**WHAT NEEDS TO BE DONE:** Transcribe only the lines of the listing below from the one holding "использует это свойство. Для" through the one holding "которую весьма плохо влияет", inclusive, without any change.

**INFORMATION:**
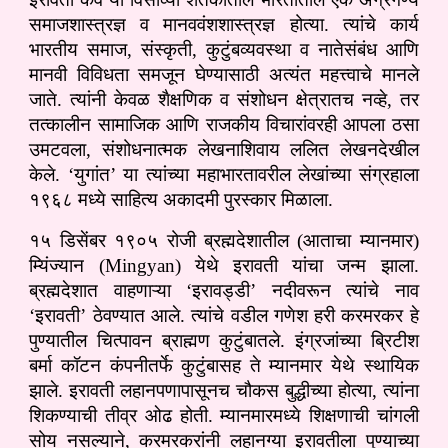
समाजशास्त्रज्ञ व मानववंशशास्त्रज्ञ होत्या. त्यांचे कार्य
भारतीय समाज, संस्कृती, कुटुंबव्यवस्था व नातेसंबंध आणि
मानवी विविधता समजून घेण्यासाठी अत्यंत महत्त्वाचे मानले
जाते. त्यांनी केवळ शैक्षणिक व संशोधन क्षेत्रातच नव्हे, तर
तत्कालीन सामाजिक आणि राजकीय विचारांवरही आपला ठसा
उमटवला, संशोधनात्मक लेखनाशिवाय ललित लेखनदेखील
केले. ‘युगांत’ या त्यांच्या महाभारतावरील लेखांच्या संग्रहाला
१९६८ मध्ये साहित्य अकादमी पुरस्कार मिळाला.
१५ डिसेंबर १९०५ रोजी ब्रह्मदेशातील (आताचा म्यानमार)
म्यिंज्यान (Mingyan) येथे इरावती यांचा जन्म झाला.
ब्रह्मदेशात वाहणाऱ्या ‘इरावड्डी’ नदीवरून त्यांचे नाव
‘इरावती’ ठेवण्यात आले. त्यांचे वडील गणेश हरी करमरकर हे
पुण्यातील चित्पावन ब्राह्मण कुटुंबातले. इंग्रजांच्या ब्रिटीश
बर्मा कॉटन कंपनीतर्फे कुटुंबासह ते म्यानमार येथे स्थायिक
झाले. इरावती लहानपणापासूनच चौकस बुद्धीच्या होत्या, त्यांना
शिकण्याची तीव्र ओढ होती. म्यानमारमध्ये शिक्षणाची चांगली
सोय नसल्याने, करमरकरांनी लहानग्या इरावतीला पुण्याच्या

...

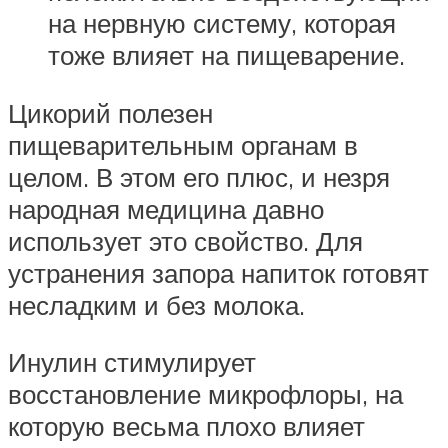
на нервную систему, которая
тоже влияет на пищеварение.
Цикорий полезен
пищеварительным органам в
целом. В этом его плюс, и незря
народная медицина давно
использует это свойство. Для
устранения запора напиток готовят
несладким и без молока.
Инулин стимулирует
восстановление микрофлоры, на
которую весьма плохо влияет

**TASK SOLUTION:**
использует это свойство. Для
устранения запора напиток готовят
несладким и без молока.
Инулин стимулирует
восстановление микрофлоры, на
которую весьма плохо влияет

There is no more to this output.